DENPASAR – Pelaku industri pariwisata yang menangani market Tiongkok menuding destinasi wisata di Bali diobral murah sudah terjadi sejak lama.
Kondisi ini pun berlarut dengan memunculkan permasalahan-permasalahan baru. Ketua Asosiasi Biro Perjalanan Wisata (Asita) Bali I Ketut Ardana mengatakan, permasalahan market Tiongkok sudah terjadi sejak tahun 2001 silam yang berlanjut hingga saat ini.
Praktik persaingan bisnis yang tidak sehat ini banyak macamnya, mulai dari praktik jual beli kepala, di mana travel meminta kepada guide yang mendampingi para wisman Tiongkok ini membeli tamunya per kepala.

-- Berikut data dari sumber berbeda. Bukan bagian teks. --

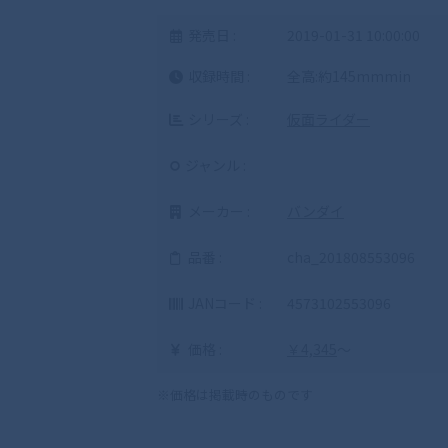
発売日 :
2019-01-31 10:00:00
収録時間 :
全高:約145mmmin
シリーズ :
仮面ライダー
ジャンル :
メーカー :
バンダイ
品番 :
cha_201808553096
JANコード :
4573102553096
価格 :
￥4,345
～
※価格は掲載時のものです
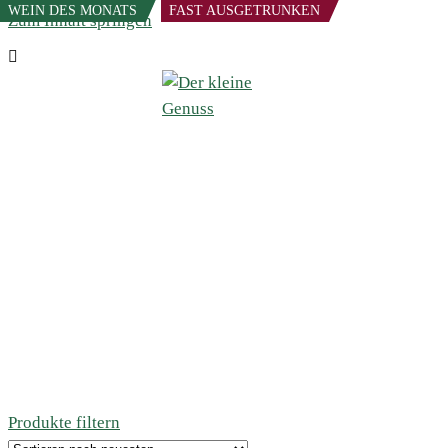
WEIN DES MONATS
FAST AUSGETRUNKEN
Zum Inhalt springen
Produkte filtern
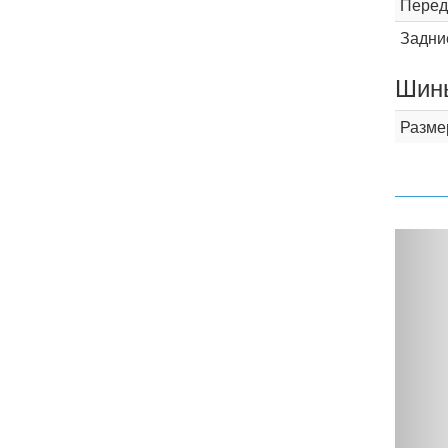
Перед
Задни
Шины
Разме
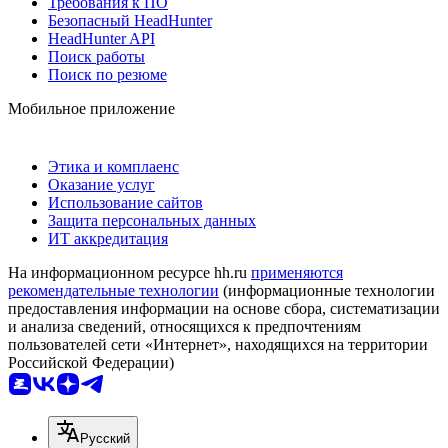
Требования к ПО
Безопасный HeadHunter
HeadHunter API
Поиск работы
Поиск по резюме
Мобильное приложение
Этика и комплаенс
Оказание услуг
Использование сайтов
Защита персональных данных
ИТ аккредитация
На информационном ресурсе hh.ru
применяются
рекомендательные технологии
(информационные технологии
предоставления информации на основе сбора, систематизации
и анализа сведений, относящихся к предпочтениям
пользователей сети «Интернет», находящихся на территории
Российской Федерации)
Русский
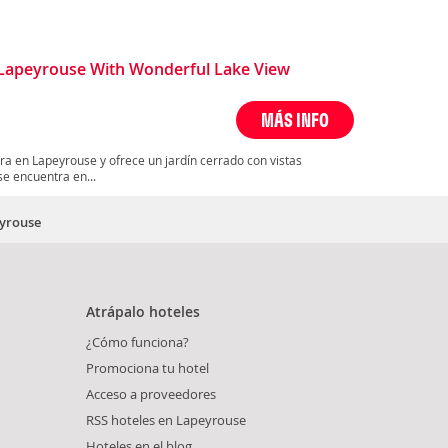
Lapeyrouse With Wonderful Lake View
MÁS INFO
ra en Lapeyrouse y ofrece un jardín cerrado con vistas
se encuentra en...
eyrouse
Atrápalo hoteles
¿Cómo funciona?
Promociona tu hotel
Acceso a proveedores
RSS hoteles en Lapeyrouse
Hoteles en el blog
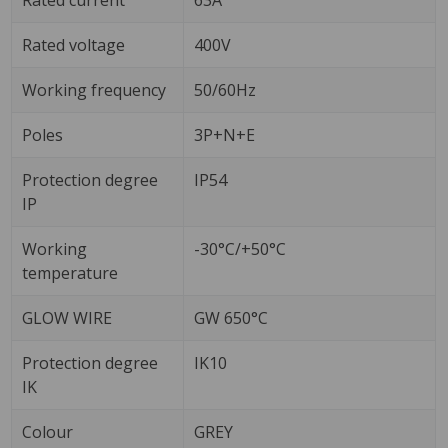
Rated voltage
400V
Working frequency
50/60Hz
Poles
3P+N+E
Protection degree
IP54
IP
Working
-30°C/+50°C
temperature
GLOW WIRE
GW 650°C
Protection degree
IK10
IK
Colour
GREY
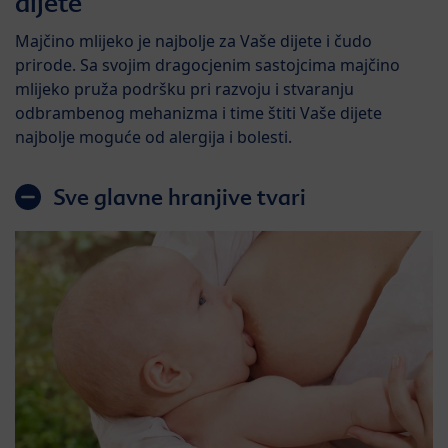
dijete​
Majčino mlijeko je najbolje za Vaše dijete i čudo
prirode. Sa svojim dragocjenim sastojcima majčino
mlijeko pruža podršku pri razvoju i stvaranju
odbrambenog mehanizma i time štiti Vaše dijete
najbolje moguće od alergija i bolesti.​
Sve glavne hranjive tvari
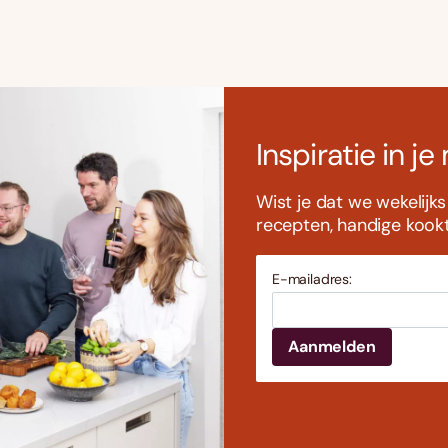
Inspiratie in je
Wist je dat we wekelijk
recepten, handige kookti
E-mailadres:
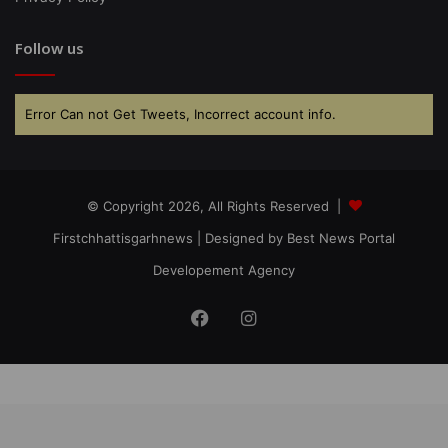
Follow us
Error Can not Get Tweets, Incorrect account info.
© Copyright 2026, All Rights Reserved |
Firstchhattisgarhnews
| Designed by
Best News Portal
Developement Agency
Facebook
Instagram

Selain itu ada juga praktik zero tour fee.
“Praktik-praktik ini memang cukup aneh. Terkait biaya murah itu sulit ditelusuri,” jelas Ardana.
Ardana menambahkan, harus ada aturan yang jelas dan tegas dari pemerintah maupun stakeholder terkait untuk mengatasi masalah ini.
Karena para pelaku bisnis sangat takut dengan aturan yang tegas. Untuk itu, perlu kerjasama yang kompak antar pelaku bisnis untuk membuat aturan.
“Paling tidak mengawali, dibuat satu aturan standar harga jual komponen produk wisata,” tuturnya.
Kunjungan wisman Tiongkok ke Bali merupakan yang tertinggi sejak beberapa tahun terakhir. Bahkan telah menggeser kunjungan wisman asal Australia yang dulunya selalu memimpin kunjungan tertinggi.
Data Dinas Pariwisata Provinsi Bali mencatat, kunjungan wisman Tiongkok tahun 2017 lalu mencapai 1,3 juta lebih, naik 39 persen dari tahun 2016
yang mencapai 990.771 orang. Sementara kunjungan sepanjang tahun 2018 hingga bulan Agustus mencapai 961.802 orang.